Ils s’arrêtent jusqu’à ce que l’autre groupe les ait rejoints.

« Ouf ! Comme je t’aime, ma petite barque ! Ici, on peine comme des esclaves... De quoi parliez-vous ?

– Des qualités nécessaires pour être bon, répond Jésus.

– Et à moi, tu ne les dis pas, Maître ?

– Mais si : ordre, patience, constance, humilité, charité... Je te l’ai souvent dit !

– Pas l’ordre, non. Que vient-il faire ?

– Le désordre n’est jamais une bonne qualité. Je l’ai expliqué à tes compagnons. Ils te le diront. Je l’ai même mis en première place alors que j’ai mis en dernier la charité, car ce sont les deux extrémités d’une droite parfaite. Or tu sais qu’une droite tracée sur un plan n’a ni commencement ni fin. Les deux extrêmes peuvent s’interchanger. Alors que pour une spirale ou un dessin quelconque qui ne se ferme pas sur lui-même, il y a toujours un commencement et une fin.
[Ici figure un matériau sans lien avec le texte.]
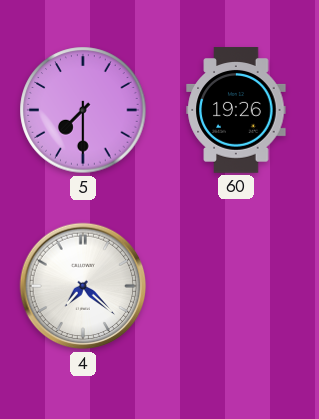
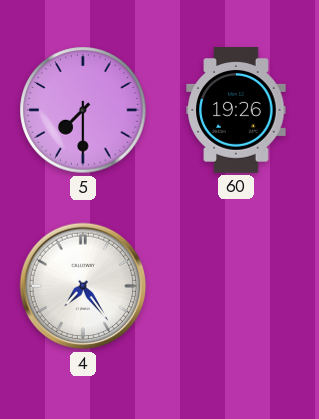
4: 7:22 -> 7:24
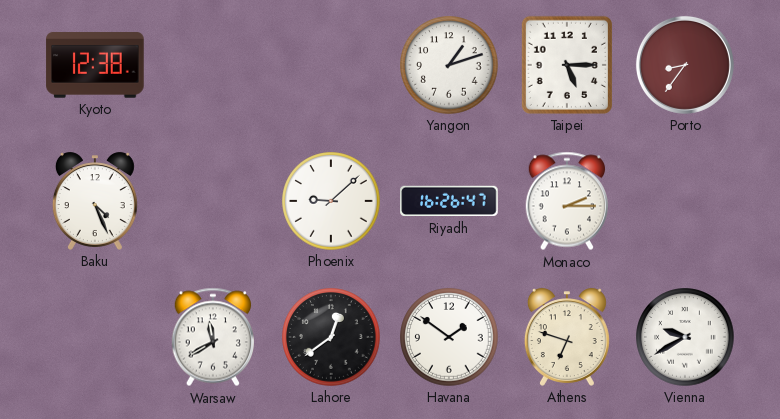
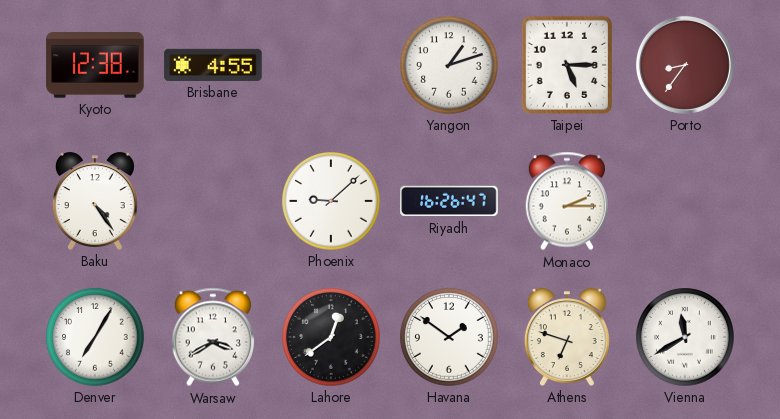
Brisbane: none -> 4:55
Baku: 4:26 -> 4:24
Denver: none -> 7:05
Warsaw: 11:40 -> 3:40
Vienna: 9:40 -> 11:40
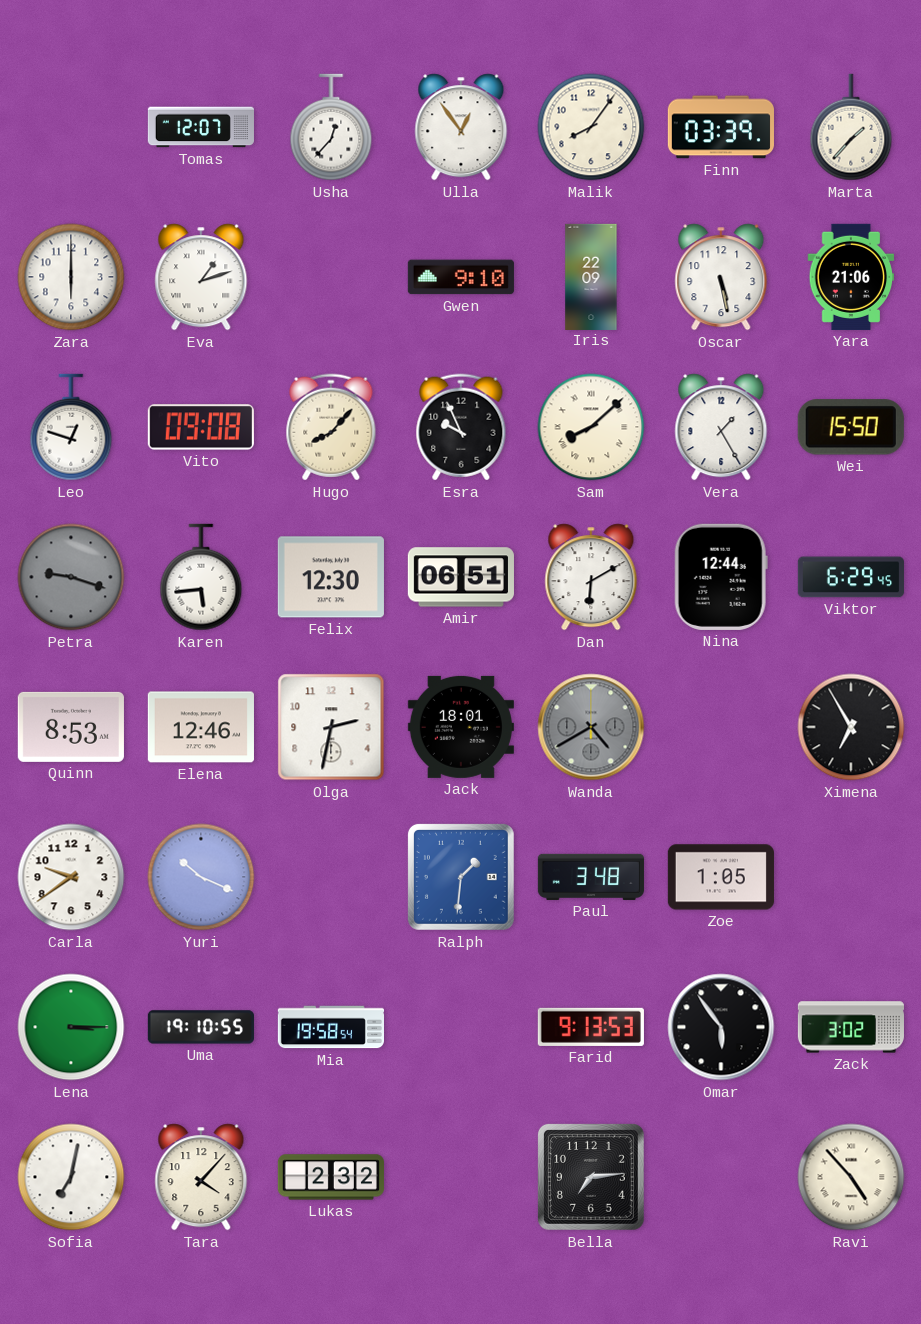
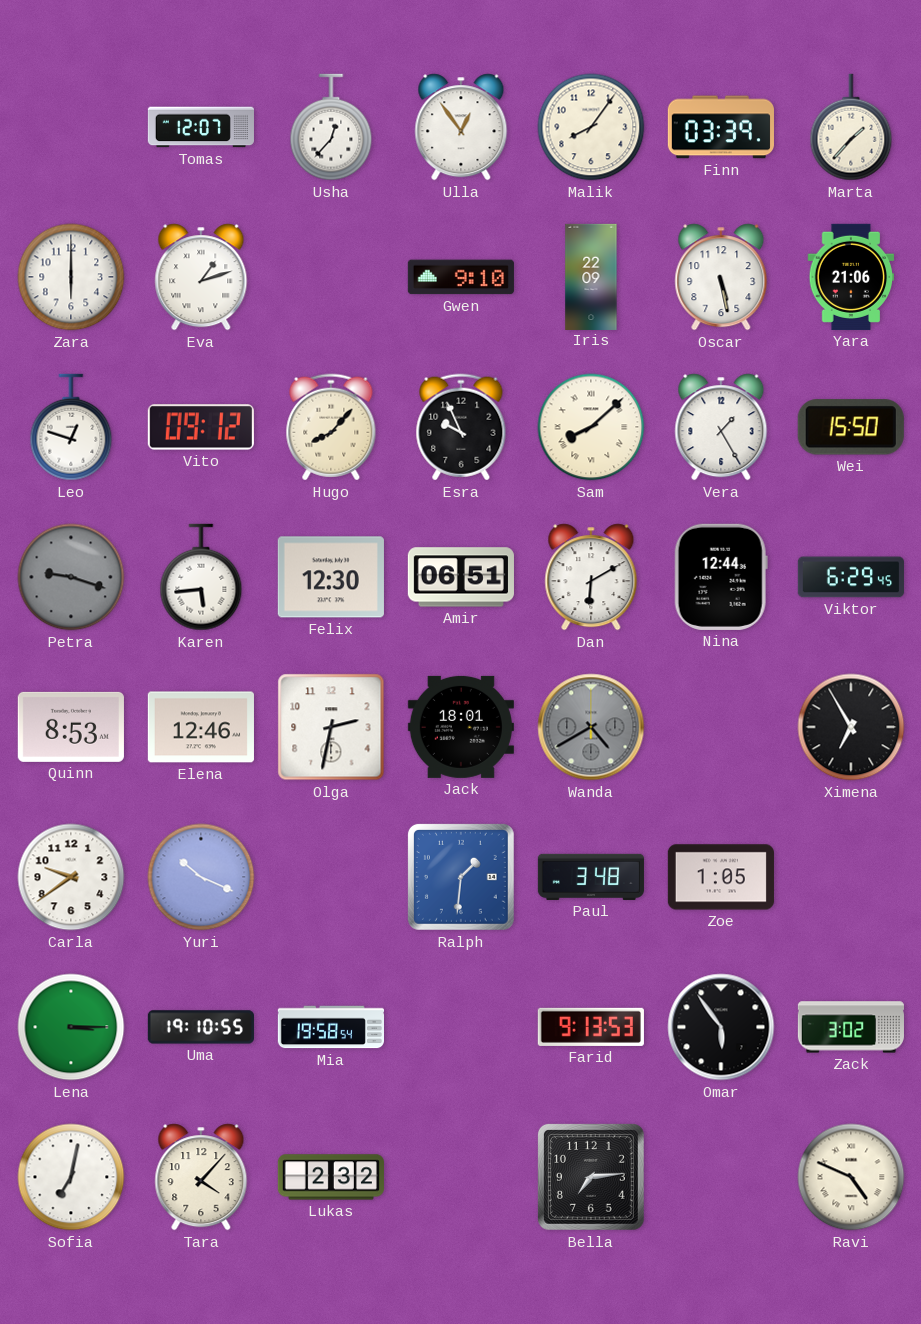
Vito: 09:08 -> 09:12
Ravi: 4:53 -> 4:49
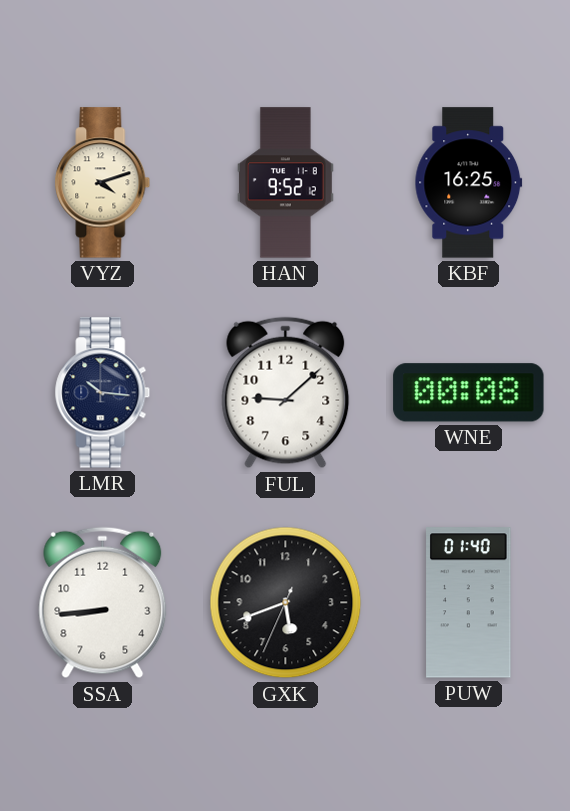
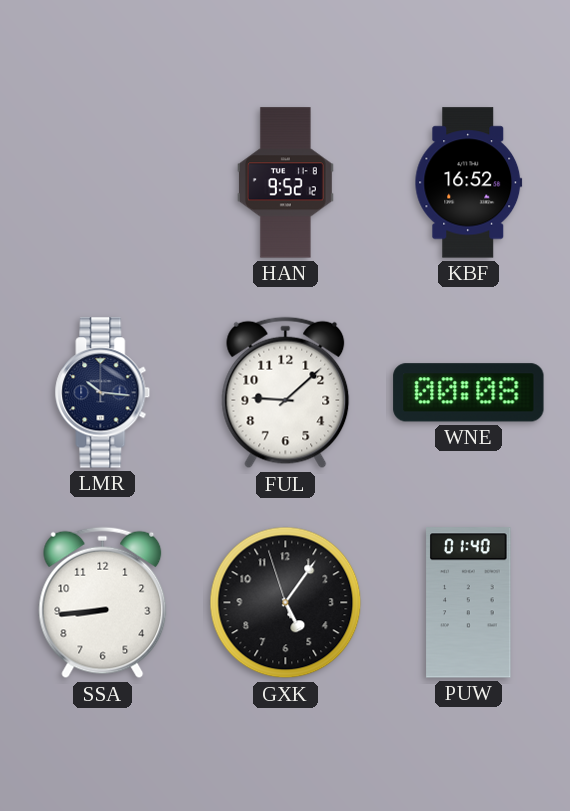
VYZ: 4:12 -> none
KBF: 16:25 -> 16:52
GXK: 5:41 -> 5:05
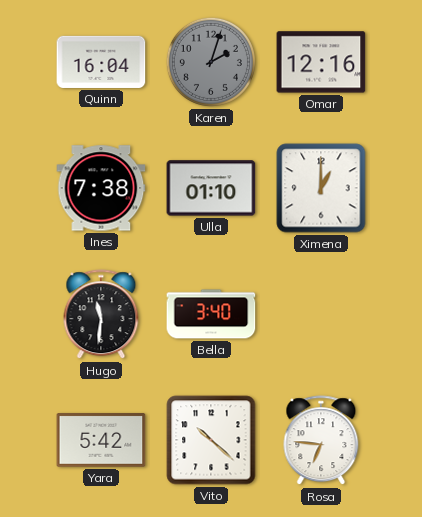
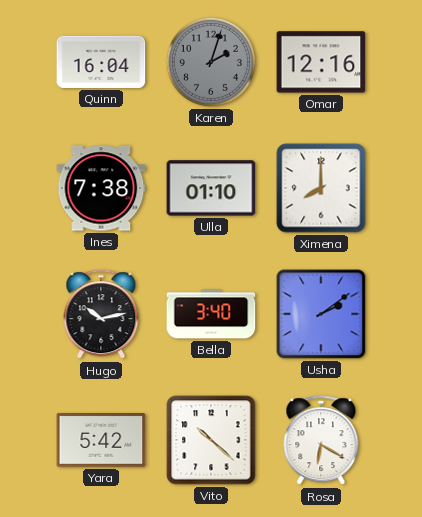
Ximena: 1:00 -> 8:00
Hugo: 11:31 -> 10:13
Usha: none -> 2:09
Rosa: 6:46 -> 6:20
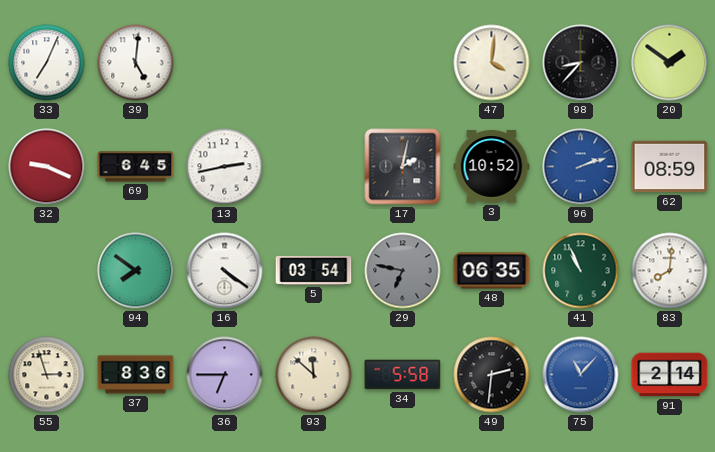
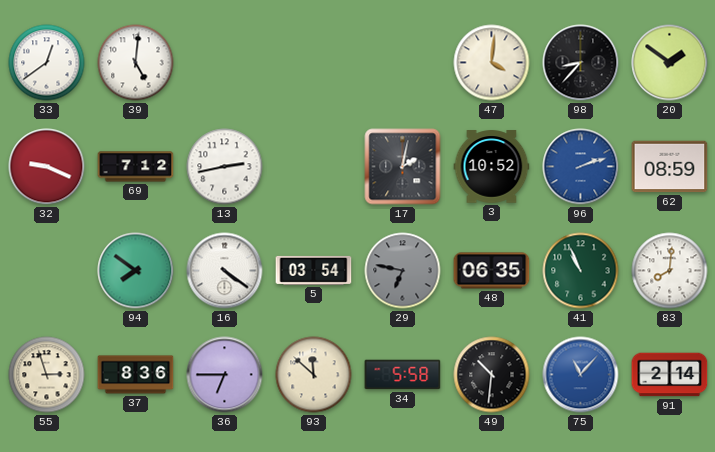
33: 7:04 -> 12:39
69: 6:45 -> 7:12
49: 2:31 -> 10:31
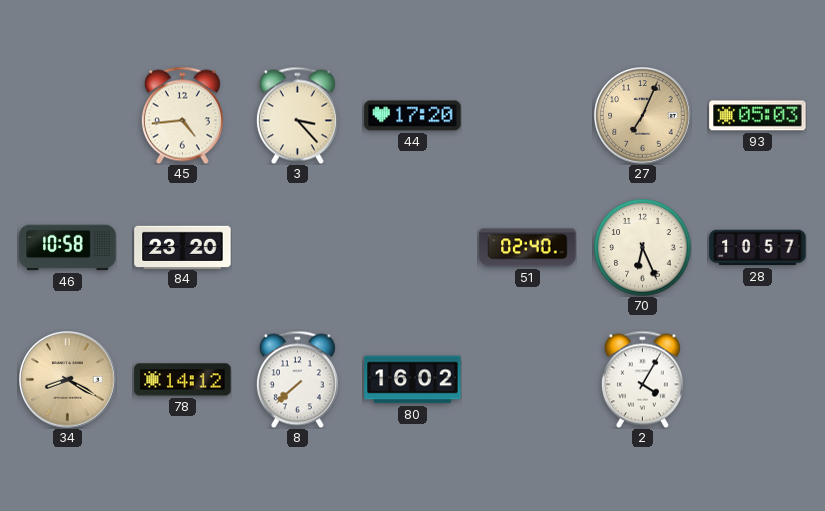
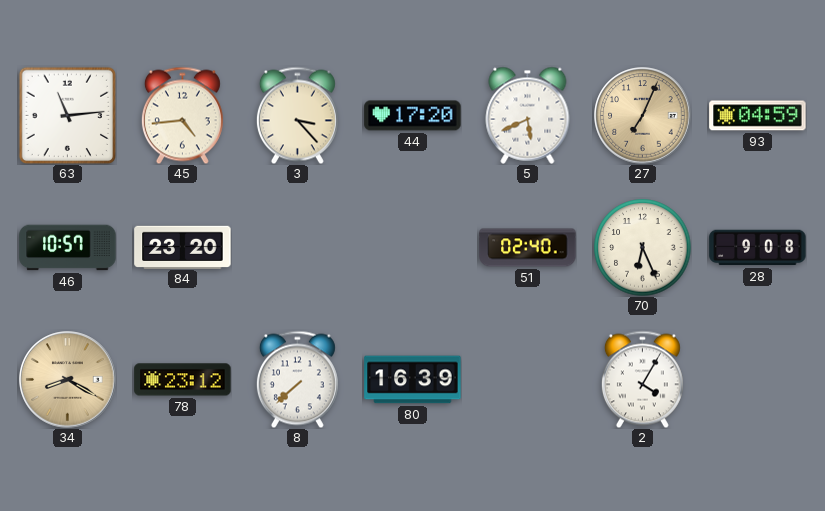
63: none -> 11:14
5: none -> 5:41
93: 05:03 -> 04:59
46: 10:58 -> 10:57
28: 10:57 -> 9:08
78: 14:12 -> 23:12
80: 16:02 -> 16:39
La sainteté est linéaire, simple, parfaite et n’a que deux extrémités, comme la droite.

– C’est facile de faire une droite...

– Tu crois cela ? Tu te trompes. Dans un dessin, même compliqué, un petit défaut peut passer inaperçu, mais dans une droite, on voit tout de suite chaque erreur, qu’elle soit de pente ou d’incertitude. Quand Joseph m’apprenait le métier, il insistait beaucoup pour que les tables soient bien planes et il me disait avec raison : “ Vois-tu, mon fils ? Une légère imperfection dans une décoration ou un travail fait au tour, ça peut encore passer, car un oeil qui n’est pas très habitué, s’il observe un point ne voit pas l’autre. Mais si une planche n’est pas aplanie comme il faut, même pour le travail le plus simple, comme une table de paysan, c’est un travail raté. Ou elle penche, ou elle est boiteuse. Elle n’est plus bonne que pour le feu. ” On peut dire la même chose des âmes. Pour ne plus servir à autre chose qu’au feu de l’enfer, c’est-à-dire pour conquérir le Ciel, il faut être parfait comme une planche rabotée et dressée comme il faut. Celui qui commence son travail spirituel dans le désordre, en commençant par des choses inutiles, en sautant, comme un oiseau inquiet, d’une chose à une autre, n’arrive plus à rien lorsqu’il veut assembler les différentes parties de son ouvrage. Pas d’assemblage possible. Par conséquent l’ordre, l’ordre est indispensable, tout comme la charité. Puis, en gardant fixées entre deux étaux ces deux extrêmes, afin qu’ils ne bougent plus du tout, travailler à tout le reste, ornements ou sculptures. As-tu compris ?

139.5 – J’ai compris. »

Pierre médite en silence sur la leçon qui lui est faite et conclut à l’improviste :

« Alors mon frère est meilleur que moi. Lui, il est vraiment ordonné. Un pas après l’autre, silencieux, calme. Il semble ne pas bouger, alors qu’au contraire... moi, je voudrais faire vite et beaucoup de choses, et je ne fais rien. Qui va m’aider ?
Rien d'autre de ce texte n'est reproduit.